Dataset extract =>
--*--

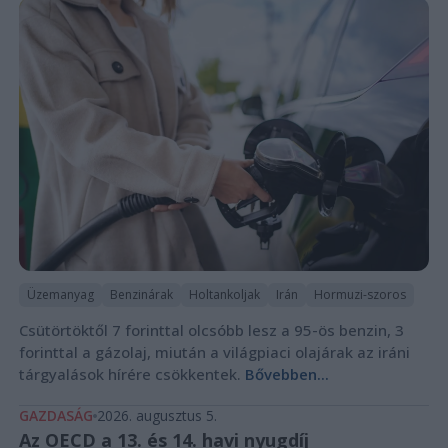
Üzemanyag
Benzinárak
Holtankoljak
Irán
Hormuzi-szoros
Csütörtöktől 7 forinttal olcsóbb lesz a 95-ös benzin, 3
forinttal a gázolaj, miután a világpiaci olajárak az iráni
tárgyalások hírére csökkentek.
Bővebben...
GAZDASÁG
2026. augusztus 5.
Az OECD a 13. és 14. havi nyugdíj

--*--

Leave out the pictures and give the listing above again exactly.

Üzemanyag
Benzinárak
Holtankoljak
Irán
Hormuzi-szoros
Csütörtöktől 7 forinttal olcsóbb lesz a 95-ös benzin, 3
forinttal a gázolaj, miután a világpiaci olajárak az iráni
tárgyalások hírére csökkentek.
Bővebben...
GAZDASÁG
2026. augusztus 5.
Az OECD a 13. és 14. havi nyugdíj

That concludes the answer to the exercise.